[Collected data]
*** Begin section ***
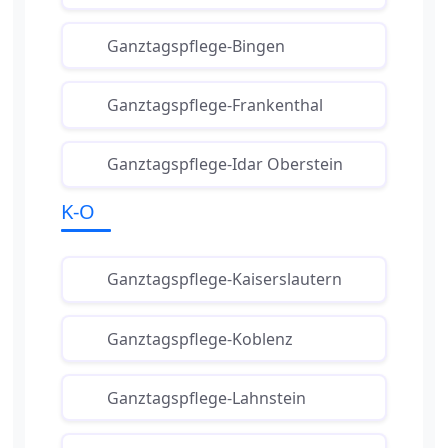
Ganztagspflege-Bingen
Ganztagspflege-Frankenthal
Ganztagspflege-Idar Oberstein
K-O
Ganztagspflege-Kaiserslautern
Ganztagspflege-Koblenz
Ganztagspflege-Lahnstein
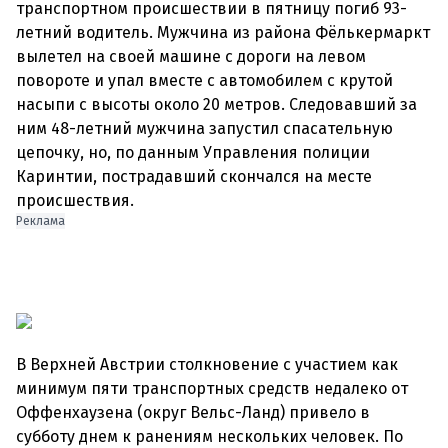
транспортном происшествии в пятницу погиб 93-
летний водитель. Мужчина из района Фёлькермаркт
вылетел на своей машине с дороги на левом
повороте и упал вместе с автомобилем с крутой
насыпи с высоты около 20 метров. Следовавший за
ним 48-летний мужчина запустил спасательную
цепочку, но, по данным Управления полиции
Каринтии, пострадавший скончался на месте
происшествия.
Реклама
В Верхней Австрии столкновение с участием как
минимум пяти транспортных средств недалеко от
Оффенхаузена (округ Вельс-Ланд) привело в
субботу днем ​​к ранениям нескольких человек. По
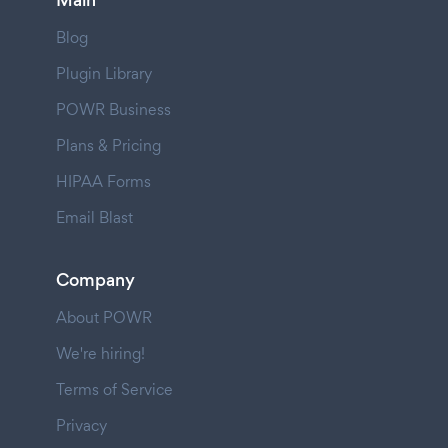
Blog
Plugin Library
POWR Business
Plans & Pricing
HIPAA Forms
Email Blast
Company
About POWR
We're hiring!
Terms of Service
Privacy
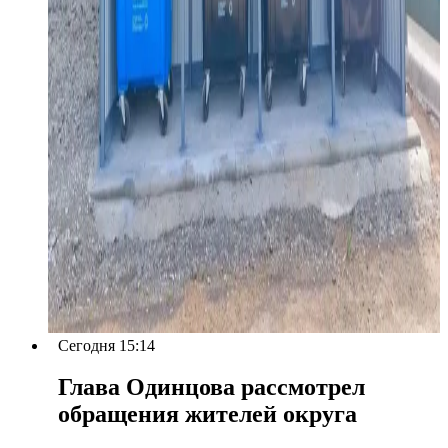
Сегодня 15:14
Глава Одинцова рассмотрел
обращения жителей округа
*** End section ***
*** Begin section ***
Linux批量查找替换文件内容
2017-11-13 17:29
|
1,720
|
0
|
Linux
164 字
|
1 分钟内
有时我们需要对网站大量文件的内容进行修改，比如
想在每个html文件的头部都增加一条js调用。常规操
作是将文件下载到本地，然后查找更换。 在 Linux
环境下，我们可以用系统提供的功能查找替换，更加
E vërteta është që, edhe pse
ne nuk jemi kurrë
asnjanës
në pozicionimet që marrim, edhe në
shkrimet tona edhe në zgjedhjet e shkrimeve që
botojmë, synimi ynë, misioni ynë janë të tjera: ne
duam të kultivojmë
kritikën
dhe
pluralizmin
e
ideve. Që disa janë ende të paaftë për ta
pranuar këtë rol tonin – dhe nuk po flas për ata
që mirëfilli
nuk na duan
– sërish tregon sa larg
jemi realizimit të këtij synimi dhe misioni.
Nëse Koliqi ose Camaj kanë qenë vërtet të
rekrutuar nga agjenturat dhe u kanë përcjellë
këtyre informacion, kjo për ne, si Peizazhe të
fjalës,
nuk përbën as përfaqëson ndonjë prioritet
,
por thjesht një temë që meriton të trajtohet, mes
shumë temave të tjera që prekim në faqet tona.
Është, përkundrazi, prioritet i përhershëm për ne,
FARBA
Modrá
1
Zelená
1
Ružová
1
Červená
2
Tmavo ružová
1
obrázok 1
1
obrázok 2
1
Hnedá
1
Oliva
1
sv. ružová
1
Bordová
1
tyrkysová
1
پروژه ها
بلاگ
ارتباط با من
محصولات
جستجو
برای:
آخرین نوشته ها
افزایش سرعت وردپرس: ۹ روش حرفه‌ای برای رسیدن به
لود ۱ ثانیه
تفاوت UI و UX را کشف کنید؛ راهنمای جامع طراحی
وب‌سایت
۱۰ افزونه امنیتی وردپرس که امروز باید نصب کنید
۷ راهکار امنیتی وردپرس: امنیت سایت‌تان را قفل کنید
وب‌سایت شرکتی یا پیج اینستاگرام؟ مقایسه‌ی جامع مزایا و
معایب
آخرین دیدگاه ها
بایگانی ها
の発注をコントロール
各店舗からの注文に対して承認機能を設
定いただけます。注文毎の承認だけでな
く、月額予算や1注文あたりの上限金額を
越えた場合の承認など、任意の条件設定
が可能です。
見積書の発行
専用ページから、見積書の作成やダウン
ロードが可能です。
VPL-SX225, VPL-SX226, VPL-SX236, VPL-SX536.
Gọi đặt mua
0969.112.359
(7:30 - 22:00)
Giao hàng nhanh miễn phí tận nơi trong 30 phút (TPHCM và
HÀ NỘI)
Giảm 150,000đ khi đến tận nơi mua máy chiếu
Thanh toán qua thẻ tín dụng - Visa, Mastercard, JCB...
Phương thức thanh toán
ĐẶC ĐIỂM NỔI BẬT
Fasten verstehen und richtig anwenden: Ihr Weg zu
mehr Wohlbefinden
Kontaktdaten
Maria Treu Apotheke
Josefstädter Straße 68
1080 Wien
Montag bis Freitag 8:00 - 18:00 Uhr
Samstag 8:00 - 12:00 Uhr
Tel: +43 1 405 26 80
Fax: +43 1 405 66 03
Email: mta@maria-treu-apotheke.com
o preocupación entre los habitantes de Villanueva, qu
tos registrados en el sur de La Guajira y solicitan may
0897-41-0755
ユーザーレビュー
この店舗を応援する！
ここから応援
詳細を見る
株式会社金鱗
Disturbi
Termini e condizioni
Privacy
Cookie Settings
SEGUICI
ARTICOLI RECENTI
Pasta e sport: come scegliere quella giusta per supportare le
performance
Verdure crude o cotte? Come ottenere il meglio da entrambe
*** End section ***
__Instructions for the task__:
Print the lines above from the one with "Email: mta@maria-treu-apotheke.com" through the one with "Verdure crude o", both included, exactly as written and nothing more.

__Reply__:
Email: mta@maria-treu-apotheke.com
o preocupación entre los habitantes de Villanueva, qu
tos registrados en el sur de La Guajira y solicitan may
0897-41-0755
ユーザーレビュー
この店舗を応援する！
ここから応援
詳細を見る
株式会社金鱗
Disturbi
Termini e condizioni
Privacy
Cookie Settings
SEGUICI
ARTICOLI RECENTI
Pasta e sport: come scegliere quella giusta per supportare le
performance
Verdure crude o cotte? Come ottenere il meglio da entrambe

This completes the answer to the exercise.